Bangabandhu Island

Geography
- Location: Bay of Bengal
- Coordinates: 21°42′18″N 89°20′18″E﻿ / ﻿21.7051°N 89.3382°E
- Type: Ephemeral
- Area: 10 km^{2} (3.9 sq mi)
- Length: 9 km (5.6 mi)
- Width: 0.5 km (0.31 mi)

Administration
- Bangladesh

Demographics
- Population: None

Additional information
- Time zone: UTC+6;

= Bangabandhu Island =

Island in Bangladesh

Khulna Island, also known as Putney Island, is an island in the Bay of Bengal, 10 km south of Dublar Char, in Khulna, Bangladesh. It is a new tourist attraction in the Khulna District.

== Location ==
Putney Island lies in the Satkhira range of Sundarbans. The island is located on the Bay of Bengal, 15 km from Hiran Point in Sundarbans and 20 km from Dublar Char.

==History==
The existence of the island has been detected in satellite images since 1976. After that the island occasionally resurfaced and sunk again. In 1992, while fishing in the sea, a fisherman named Malek Farazi, who was a fan of the first president of Bangladesh, Sheikh Mujibur Rahman (widely known as "Bangabandhu"), first discovered the newly awakened island with other two fishermen. At that time, Farazi named the uninhabited island after Rahman and put up a signboard there with the island's name.

After 2004, the size of the island gradually stabilized. Since then, the island has been growing steadily without sinking. In 2017, some researcher from the University of Dhaka went to the newly awakened island. They stayed there for three consecutive days and carried out various types of scientific investigations including internal soil, DCP survey and visibility analysis of the island.

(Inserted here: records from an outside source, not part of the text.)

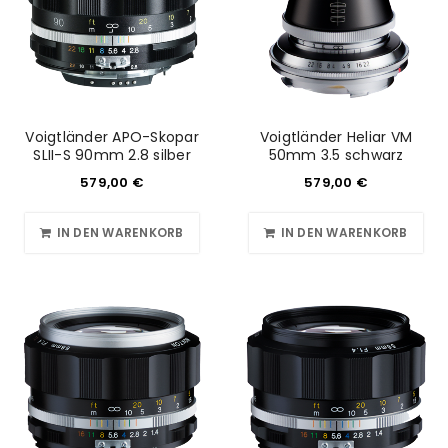
Voigtländer APO-Skopar
Voigtländer Heliar VM
SLII-S 90mm 2.8 silber
50mm 3.5 schwarz
579,00
€
579,00
€
IN DEN WARENKORB
IN DEN WARENKORB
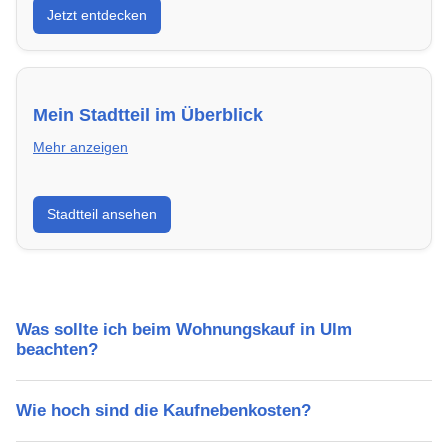
Jetzt entdecken
energieeffizient und sofort bezugsfertig.
Mein Stadtteil im Überblick
Mehr anzeigen
Erfahre mehr über deinen Stadtteil in Ulm:
Stadtteil ansehen
Lebensqualität, Verkehrsanbindung, Schulen,
Freizeitmöglichkeiten und Mietpreise.
Was sollte ich beim Wohnungskauf in Ulm
beachten?
Wie hoch sind die Kaufnebenkosten?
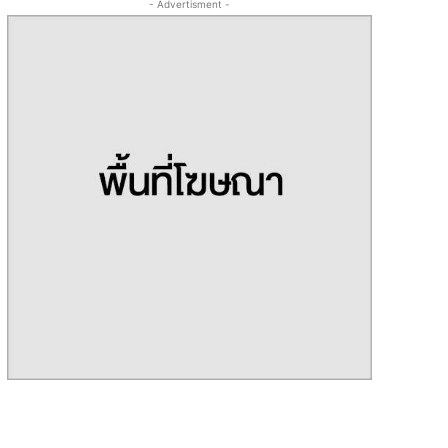
- Advertisment -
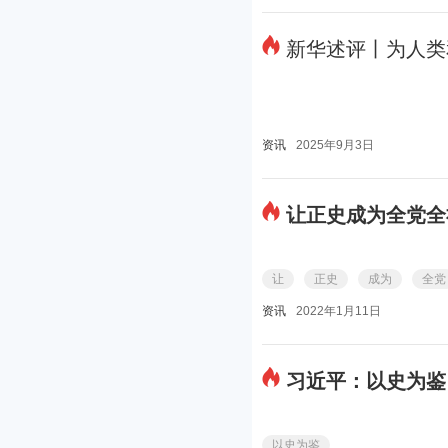
新华述评丨为人类
资讯
2025年9月3日
让正史成为全党全
让
正史
成为
全党
资讯
2022年1月11日
习近平：以史为鉴
以史为鉴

== Geographical extent and topography ==
At first, the Island was only 2 acres, but today it stands at around 10 square kilometers. Above sea level, its height is about 2 meters. The island has a sandy beach which is 9 kilometer long and 500 meter wide. There are small sand dunes or sandbars behind the island. Within less than ten years, a verdant expanse of forest and mangrove forest developed in the island.

== Flora and fauna ==
In terms of biodiversity, the flora and fauna of the island is quite diverse. The island is rich in biodiversity, with the beautiful running of countless red crabs, clear water, and wide sandy beaches. Initially, four species of crabs, 16 species of molluscs (snails, oysters, etc.), eight species of plankton and two species of barnacles were found on the island. Besides, a species of ascidian has been found on the island, which is the first in Bangladesh. Various species of insects including grasshoppers, butterflies, and bees are found among terrestrial animals.